### WHAT IS BEING ASKED
How many of the lines below hold the string "bedeutet"? Say only the number.
== RECORDS FOR THIS TASK ==
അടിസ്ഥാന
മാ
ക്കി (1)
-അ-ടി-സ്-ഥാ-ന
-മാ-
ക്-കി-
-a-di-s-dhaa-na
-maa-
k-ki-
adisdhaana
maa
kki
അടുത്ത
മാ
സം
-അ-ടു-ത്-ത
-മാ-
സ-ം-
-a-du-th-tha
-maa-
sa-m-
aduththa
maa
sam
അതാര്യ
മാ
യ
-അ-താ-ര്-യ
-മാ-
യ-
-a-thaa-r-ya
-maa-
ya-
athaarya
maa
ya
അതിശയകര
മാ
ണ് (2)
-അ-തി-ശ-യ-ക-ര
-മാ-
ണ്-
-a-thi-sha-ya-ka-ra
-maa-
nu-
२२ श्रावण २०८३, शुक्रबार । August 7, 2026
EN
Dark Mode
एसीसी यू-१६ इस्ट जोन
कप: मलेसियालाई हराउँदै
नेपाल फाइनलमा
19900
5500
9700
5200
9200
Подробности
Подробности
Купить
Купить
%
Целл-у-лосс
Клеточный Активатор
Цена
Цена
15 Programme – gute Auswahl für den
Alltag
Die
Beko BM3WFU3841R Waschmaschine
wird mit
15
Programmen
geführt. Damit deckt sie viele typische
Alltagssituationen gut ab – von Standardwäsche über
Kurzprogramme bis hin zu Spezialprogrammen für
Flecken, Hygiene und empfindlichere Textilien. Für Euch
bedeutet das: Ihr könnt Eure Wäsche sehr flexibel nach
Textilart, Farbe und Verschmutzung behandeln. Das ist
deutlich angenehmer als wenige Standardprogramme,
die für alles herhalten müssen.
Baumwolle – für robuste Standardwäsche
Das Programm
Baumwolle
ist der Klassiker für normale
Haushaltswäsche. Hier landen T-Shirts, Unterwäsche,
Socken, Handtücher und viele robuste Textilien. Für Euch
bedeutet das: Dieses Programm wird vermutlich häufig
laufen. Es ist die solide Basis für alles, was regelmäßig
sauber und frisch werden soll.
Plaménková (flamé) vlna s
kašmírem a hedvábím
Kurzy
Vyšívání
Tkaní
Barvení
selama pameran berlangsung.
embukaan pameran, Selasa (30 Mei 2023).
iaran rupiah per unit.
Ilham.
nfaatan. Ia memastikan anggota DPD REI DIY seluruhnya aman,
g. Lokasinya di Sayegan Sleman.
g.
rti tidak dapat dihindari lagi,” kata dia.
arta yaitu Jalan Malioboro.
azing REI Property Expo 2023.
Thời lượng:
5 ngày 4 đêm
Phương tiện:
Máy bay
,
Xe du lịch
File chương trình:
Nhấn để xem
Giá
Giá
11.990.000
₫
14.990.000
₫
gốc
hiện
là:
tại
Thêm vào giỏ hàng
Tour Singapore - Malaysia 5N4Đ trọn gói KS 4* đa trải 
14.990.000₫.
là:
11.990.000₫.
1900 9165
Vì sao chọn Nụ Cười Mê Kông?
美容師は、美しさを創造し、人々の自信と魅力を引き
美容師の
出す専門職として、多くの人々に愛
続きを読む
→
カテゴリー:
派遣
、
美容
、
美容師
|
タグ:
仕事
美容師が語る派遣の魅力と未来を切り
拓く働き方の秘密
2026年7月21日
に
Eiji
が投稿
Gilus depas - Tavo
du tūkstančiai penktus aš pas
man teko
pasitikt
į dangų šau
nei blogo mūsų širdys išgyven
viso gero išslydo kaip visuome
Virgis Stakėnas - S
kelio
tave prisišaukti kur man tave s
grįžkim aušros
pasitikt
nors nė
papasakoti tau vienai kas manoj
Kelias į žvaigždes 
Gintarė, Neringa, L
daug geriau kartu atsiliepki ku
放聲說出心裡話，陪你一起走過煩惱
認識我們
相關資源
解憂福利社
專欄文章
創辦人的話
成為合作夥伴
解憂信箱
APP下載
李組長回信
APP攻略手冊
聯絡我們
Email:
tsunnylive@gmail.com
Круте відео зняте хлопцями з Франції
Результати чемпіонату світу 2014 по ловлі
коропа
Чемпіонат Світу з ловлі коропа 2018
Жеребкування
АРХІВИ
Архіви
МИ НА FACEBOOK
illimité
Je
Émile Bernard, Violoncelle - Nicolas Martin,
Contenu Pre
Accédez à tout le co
===
### SOLUTION
2